§ WHAT IS REQUIRED:
Nothing but the lines from the one containing "розслабленого Христом" through the one containing "ocupaba y el salario que percibía.", both included, should be given again, each exactly as written below.
= = = = =
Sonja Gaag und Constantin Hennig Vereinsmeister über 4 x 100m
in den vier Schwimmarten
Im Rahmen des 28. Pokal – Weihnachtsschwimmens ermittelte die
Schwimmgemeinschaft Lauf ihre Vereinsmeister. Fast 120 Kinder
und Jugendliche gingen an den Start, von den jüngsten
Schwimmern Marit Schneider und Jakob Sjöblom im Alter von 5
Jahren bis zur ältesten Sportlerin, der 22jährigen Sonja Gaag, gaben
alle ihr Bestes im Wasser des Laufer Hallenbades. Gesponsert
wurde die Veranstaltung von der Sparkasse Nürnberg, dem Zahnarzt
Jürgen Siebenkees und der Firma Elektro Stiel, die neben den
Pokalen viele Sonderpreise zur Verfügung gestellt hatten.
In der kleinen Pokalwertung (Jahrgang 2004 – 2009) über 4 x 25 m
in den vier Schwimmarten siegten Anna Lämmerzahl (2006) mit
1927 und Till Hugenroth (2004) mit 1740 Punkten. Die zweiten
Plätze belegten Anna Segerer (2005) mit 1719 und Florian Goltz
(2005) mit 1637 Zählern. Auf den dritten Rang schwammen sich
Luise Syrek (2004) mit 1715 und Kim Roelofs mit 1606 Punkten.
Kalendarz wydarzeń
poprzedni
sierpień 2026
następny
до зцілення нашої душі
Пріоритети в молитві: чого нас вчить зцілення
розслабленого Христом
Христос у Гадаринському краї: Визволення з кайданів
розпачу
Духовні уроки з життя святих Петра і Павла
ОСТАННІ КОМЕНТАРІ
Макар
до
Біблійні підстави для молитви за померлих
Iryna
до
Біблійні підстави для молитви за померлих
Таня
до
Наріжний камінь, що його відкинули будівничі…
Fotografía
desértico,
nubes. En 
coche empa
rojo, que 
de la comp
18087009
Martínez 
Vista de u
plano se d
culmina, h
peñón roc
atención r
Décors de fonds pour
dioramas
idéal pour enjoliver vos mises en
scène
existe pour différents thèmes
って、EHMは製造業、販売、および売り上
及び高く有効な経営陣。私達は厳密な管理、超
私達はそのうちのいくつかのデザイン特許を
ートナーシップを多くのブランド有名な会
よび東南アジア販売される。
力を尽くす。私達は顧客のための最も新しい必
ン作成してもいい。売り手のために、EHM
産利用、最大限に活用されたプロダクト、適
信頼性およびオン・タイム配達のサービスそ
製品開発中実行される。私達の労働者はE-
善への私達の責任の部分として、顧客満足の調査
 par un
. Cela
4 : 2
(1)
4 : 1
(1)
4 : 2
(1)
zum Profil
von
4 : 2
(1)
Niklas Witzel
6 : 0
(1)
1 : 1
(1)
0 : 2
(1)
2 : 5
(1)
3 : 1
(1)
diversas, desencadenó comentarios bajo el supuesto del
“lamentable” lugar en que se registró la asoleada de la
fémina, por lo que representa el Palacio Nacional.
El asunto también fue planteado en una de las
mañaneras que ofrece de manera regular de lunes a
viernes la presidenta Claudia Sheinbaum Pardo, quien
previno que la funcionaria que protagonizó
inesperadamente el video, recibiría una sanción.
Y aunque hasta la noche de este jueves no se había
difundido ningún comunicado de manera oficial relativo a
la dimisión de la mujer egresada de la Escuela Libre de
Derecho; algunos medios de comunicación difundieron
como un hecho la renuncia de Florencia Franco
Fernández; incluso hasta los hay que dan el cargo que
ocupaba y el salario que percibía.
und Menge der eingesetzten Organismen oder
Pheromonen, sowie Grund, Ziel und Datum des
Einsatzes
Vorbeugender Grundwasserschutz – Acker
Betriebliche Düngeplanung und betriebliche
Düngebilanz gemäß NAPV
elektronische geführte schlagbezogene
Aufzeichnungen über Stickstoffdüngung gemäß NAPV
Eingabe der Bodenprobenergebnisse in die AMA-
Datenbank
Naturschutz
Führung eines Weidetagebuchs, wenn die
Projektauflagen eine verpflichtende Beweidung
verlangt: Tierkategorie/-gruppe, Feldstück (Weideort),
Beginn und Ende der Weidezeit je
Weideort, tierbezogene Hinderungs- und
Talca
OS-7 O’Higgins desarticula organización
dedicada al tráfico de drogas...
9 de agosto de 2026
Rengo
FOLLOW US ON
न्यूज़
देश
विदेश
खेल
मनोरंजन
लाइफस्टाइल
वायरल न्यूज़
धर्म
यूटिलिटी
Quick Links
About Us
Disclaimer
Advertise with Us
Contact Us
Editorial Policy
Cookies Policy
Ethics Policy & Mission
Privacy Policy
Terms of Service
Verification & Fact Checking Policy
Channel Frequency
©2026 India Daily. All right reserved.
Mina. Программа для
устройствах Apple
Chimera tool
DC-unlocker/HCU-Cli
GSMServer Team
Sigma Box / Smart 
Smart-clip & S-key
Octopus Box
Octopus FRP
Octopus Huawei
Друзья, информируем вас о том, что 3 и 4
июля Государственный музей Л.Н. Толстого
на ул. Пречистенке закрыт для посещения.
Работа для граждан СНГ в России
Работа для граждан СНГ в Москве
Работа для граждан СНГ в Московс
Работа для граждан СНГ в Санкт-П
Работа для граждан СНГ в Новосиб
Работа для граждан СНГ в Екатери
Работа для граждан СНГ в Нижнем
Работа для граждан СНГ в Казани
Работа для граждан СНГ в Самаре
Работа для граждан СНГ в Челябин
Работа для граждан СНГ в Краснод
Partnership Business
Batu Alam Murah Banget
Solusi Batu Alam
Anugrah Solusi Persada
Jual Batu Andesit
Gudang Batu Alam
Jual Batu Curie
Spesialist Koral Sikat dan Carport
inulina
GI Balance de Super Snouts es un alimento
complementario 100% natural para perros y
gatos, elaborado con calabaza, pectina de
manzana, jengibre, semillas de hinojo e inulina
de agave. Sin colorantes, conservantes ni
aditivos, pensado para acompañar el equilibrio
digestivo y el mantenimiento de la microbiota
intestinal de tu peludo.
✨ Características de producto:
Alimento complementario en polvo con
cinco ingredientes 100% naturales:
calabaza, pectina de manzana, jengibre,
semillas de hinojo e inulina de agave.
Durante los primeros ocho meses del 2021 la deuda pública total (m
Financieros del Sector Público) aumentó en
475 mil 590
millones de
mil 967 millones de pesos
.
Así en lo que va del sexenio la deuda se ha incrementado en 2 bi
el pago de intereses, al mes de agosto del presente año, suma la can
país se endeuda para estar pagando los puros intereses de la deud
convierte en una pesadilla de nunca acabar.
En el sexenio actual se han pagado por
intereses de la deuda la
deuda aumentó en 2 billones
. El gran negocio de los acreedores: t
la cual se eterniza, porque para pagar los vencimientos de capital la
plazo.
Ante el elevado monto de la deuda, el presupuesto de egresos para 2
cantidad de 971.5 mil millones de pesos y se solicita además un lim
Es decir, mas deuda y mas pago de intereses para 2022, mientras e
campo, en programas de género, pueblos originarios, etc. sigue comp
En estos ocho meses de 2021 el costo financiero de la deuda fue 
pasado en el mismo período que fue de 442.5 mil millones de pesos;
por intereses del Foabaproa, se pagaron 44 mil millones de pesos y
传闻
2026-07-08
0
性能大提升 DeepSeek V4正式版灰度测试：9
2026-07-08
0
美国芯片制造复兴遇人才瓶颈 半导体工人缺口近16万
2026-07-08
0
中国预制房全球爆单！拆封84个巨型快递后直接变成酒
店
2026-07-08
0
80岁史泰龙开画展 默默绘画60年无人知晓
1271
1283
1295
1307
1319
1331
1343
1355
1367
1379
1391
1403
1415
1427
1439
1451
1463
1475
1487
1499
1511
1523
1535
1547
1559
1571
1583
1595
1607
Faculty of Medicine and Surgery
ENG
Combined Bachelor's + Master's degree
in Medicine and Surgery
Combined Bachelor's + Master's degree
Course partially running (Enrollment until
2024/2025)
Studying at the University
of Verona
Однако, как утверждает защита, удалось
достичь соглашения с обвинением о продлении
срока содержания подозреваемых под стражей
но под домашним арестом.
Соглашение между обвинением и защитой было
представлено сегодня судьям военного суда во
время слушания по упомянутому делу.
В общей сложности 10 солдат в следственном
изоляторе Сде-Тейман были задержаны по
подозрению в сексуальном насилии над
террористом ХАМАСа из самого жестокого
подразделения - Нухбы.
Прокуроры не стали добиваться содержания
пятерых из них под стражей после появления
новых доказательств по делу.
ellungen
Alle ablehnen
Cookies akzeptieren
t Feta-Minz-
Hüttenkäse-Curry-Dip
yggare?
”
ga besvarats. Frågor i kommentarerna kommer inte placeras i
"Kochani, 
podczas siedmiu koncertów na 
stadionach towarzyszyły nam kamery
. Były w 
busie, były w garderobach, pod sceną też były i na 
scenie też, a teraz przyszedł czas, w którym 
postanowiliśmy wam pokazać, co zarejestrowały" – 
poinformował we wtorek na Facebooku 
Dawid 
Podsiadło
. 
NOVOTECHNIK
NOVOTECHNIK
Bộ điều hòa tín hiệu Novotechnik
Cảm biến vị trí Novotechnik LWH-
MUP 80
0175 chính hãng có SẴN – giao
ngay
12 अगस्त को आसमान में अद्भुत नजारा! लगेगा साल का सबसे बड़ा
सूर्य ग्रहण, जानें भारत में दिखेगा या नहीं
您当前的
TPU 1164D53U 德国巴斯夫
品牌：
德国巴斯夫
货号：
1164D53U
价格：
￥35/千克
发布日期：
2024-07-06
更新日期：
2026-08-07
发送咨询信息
= = = = =
§ YOUR SOLUTION:
розслабленого Христом
Христос у Гадаринському краї: Визволення з кайданів
розпачу
Духовні уроки з життя святих Петра і Павла
ОСТАННІ КОМЕНТАРІ
Макар
до
Біблійні підстави для молитви за померлих
Iryna
до
Біблійні підстави для молитви за померлих
Таня
до
Наріжний камінь, що його відкинули будівничі…
Fotografía
desértico,
nubes. En 
coche empa
rojo, que 
de la comp
18087009
Martínez 
Vista de u
plano se d
culmina, h
peñón roc
atención r
Décors de fonds pour
dioramas
idéal pour enjoliver vos mises en
scène
existe pour différents thèmes
って、EHMは製造業、販売、および売り上
及び高く有効な経営陣。私達は厳密な管理、超
私達はそのうちのいくつかのデザイン特許を
ートナーシップを多くのブランド有名な会
よび東南アジア販売される。
力を尽くす。私達は顧客のための最も新しい必
ン作成してもいい。売り手のために、EHM
産利用、最大限に活用されたプロダクト、適
信頼性およびオン・タイム配達のサービスそ
製品開発中実行される。私達の労働者はE-
善への私達の責任の部分として、顧客満足の調査
 par un
. Cela
4 : 2
(1)
4 : 1
(1)
4 : 2
(1)
zum Profil
von
4 : 2
(1)
Niklas Witzel
6 : 0
(1)
1 : 1
(1)
0 : 2
(1)
2 : 5
(1)
3 : 1
(1)
diversas, desencadenó comentarios bajo el supuesto del
“lamentable” lugar en que se registró la asoleada de la
fémina, por lo que representa el Palacio Nacional.
El asunto también fue planteado en una de las
mañaneras que ofrece de manera regular de lunes a
viernes la presidenta Claudia Sheinbaum Pardo, quien
previno que la funcionaria que protagonizó
inesperadamente el video, recibiría una sanción.
Y aunque hasta la noche de este jueves no se había
difundido ningún comunicado de manera oficial relativo a
la dimisión de la mujer egresada de la Escuela Libre de
Derecho; algunos medios de comunicación difundieron
como un hecho la renuncia de Florencia Franco
Fernández; incluso hasta los hay que dan el cargo que
ocupaba y el salario que percibía.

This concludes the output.